Le protestantisme,  c’est à dire les idées du protestantisme se retrouvent au cours de l’ensemble de l’histoire de l’église: l’autorité des écritures, la tradition des apotres, le salut directement de Dieu, etc.

Résumé d’un article de Liliane Crété, à partir du portail internet de l’Eglise Réformée d’Auteuil

John Wycliffe

(…) Il rédige en 1378 deux traités, De veritate Scripturae sancta et De Ecclesia, que Pierre Chaunu classe dans les grands traités de la pré-réformation anglaise. Wycliffe proclame l’autorité de l’Ecriture. (…) il affirme que l’autorité de l’Ecriture, Parole de Dieu attestée par l’Esprit saint, est indépendante du magistère de l’Eglise-institution. Alors que, depuis des siècles, on disait : Dieu, l’Eglise, l’Ecriture, Wycliffe propose d’inverser cet ordre et de dire : Dieu, l’Ecriture, puis l’Eglise.(…) il estime que l’Ecriture est suffisamment claire pour n’avoir pas besoin de commentaires (…) entre Dieu et l’homme, seule est nécessaire la Parole. (…) Il affirme par ailleurs que l’Eglise est inutile au salut. (…) il affirme le droit des individus contre la prétention du clergé à les guider en toutes choses, et se fait le défenseur du libre-arbitre et de l’égalité des hommes devant Dieu.(…)
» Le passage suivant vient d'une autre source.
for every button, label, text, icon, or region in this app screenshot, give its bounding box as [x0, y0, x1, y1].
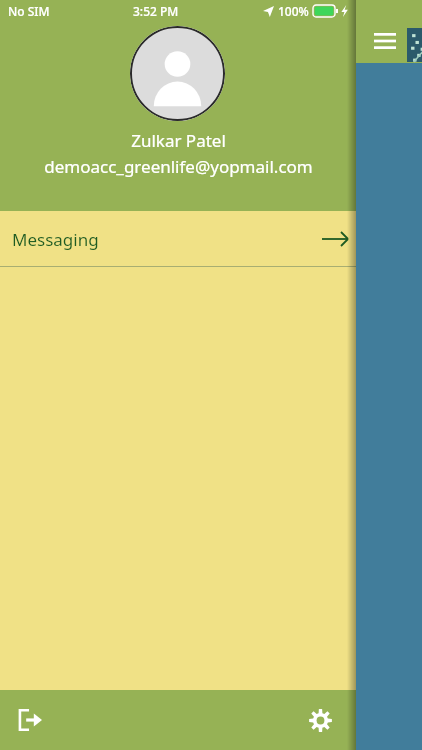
button[interactable]: Messaging: [0, 211, 356, 267]
staticText: Messaging: [12, 228, 99, 251]
button[interactable]: Log out: [8, 698, 52, 742]
staticText: 100%: [278, 3, 309, 19]
button[interactable]: Photo: [407, 28, 422, 62]
staticText: 3:52 PM: [133, 3, 179, 19]
button[interactable]: Open navigation menu: [370, 28, 400, 54]
button[interactable]: Settings: [298, 698, 342, 742]
button[interactable]: Profile photo: [130, 26, 225, 121]
staticText: Zulkar Patel: [131, 129, 226, 152]
staticText: demoacc_greenlife@yopmail.com: [44, 155, 313, 178]
staticText: No SIM: [8, 3, 50, 19]
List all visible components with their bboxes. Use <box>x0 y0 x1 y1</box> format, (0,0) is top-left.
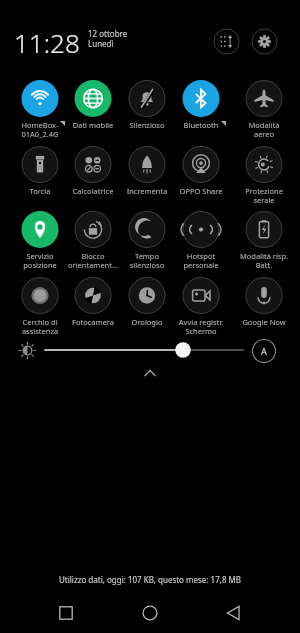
staticText: posizione <box>10 260 70 270</box>
staticText: Google Now <box>234 317 294 327</box>
staticText: Tempo <box>117 251 177 261</box>
staticText: Silenzioso <box>117 120 177 130</box>
button[interactable]: Tempo <box>121 209 173 269</box>
button[interactable]: OPPO Share <box>175 144 227 204</box>
staticText: Modalità risp. <box>234 251 294 261</box>
button[interactable]: Google Now <box>238 275 290 335</box>
button[interactable]: Fotocamera <box>67 275 119 335</box>
staticText: Calcolatrice <box>63 186 123 196</box>
staticText: Fotocamera <box>63 317 123 327</box>
button[interactable]: Modalità <box>238 78 290 138</box>
staticText: personale <box>171 260 231 270</box>
button[interactable]: Indietro <box>220 599 248 627</box>
button[interactable]: Silenzioso <box>121 78 173 138</box>
button[interactable]: Dati mobile <box>67 78 119 138</box>
button[interactable]: Blocco <box>67 209 119 269</box>
staticText: Cerchio di <box>10 317 70 327</box>
button[interactable]: Bluetooth <box>175 78 227 138</box>
staticText: serale <box>234 195 294 205</box>
staticText: Batt. <box>234 260 294 270</box>
staticText: Lunedì <box>88 38 114 49</box>
staticText: OPPO Share <box>171 186 231 196</box>
button[interactable]: Calcolatrice <box>67 144 119 204</box>
staticText: A <box>251 345 277 357</box>
button[interactable]: HomeBox- <box>14 78 66 138</box>
staticText: Bluetooth <box>171 120 231 130</box>
staticText: Hotspot <box>171 251 231 261</box>
button[interactable]: Espandi <box>138 361 162 385</box>
staticText: Servizio <box>10 251 70 261</box>
button[interactable]: Cursore luminosità <box>42 341 247 359</box>
button[interactable]: Luminosità <box>14 337 41 364</box>
button[interactable]: Torcia <box>14 144 66 204</box>
button[interactable]: 11:28 <box>14 25 94 55</box>
button[interactable]: Hotspot <box>175 209 227 269</box>
staticText: Dati mobile <box>63 120 123 130</box>
button[interactable]: Recenti <box>52 599 80 627</box>
staticText: Torcia <box>10 186 70 196</box>
button[interactable]: Modifica <box>213 28 240 55</box>
staticText: Blocco <box>63 251 123 261</box>
staticText: HomeBox- <box>10 120 70 130</box>
staticText: Orologio <box>117 317 177 327</box>
button[interactable]: Incrementa <box>121 144 173 204</box>
staticText: 11:28 <box>14 25 80 55</box>
staticText: Protezione <box>234 186 294 196</box>
button[interactable]: Avvia registr. <box>175 275 227 335</box>
staticText: Avvia registr. <box>171 317 231 327</box>
staticText: Incrementa <box>117 186 177 196</box>
staticText: Utilizzo dati, oggi: 107 KB, questo mese… <box>0 574 300 585</box>
staticText: Schermo <box>171 326 231 336</box>
button[interactable]: Cerchio di <box>14 275 66 335</box>
staticText: orientament... <box>63 260 123 270</box>
staticText: assistenza <box>10 326 70 336</box>
button[interactable]: Servizio <box>14 209 66 269</box>
staticText: aereo <box>234 129 294 139</box>
button[interactable]: Modalità risp. <box>238 209 290 269</box>
staticText: 12 ottobre <box>88 28 128 39</box>
staticText: silenzioso <box>117 260 177 270</box>
button[interactable]: Impostazioni <box>251 28 278 55</box>
button[interactable]: Home <box>136 599 164 627</box>
button[interactable]: Protezione <box>238 144 290 204</box>
staticText: Modalità <box>234 120 294 130</box>
staticText: 01A0_2.4G <box>10 129 70 139</box>
button[interactable]: Orologio <box>121 275 173 335</box>
button[interactable]: Luminosità automatica <box>251 338 277 364</box>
Condamné au silence, Wytcliffe se retira dans son pays, à Lutterworth, où il mourut en 1384. (…) Wycliffe mort, ses idées continuent à se propager (…)  parmi les étudiants en théologie, les laïcs cultivés, les enseignants et les jeunes prêtres. (…) Parmi ses adeptes, nous trouvons (…) les Lollards (…) Le mouvement Lollard attira dans ses rangs des universitaires, des artisans, des marchands et même quelques chevaliers de l’entourage de Richard II. Les Lollards ont difficilement séparé la prédication religieuse du prophétisme social, attaquant les richesses de l’Eglise, (…) C’est (…) à l’intention des Lollards que le châtiment du bûcher est proclamé pour hérésie.(…)  il n’est pas vain de dire que sans Wycliffe, il n’y aurait peut-être pas eu Jan Huss.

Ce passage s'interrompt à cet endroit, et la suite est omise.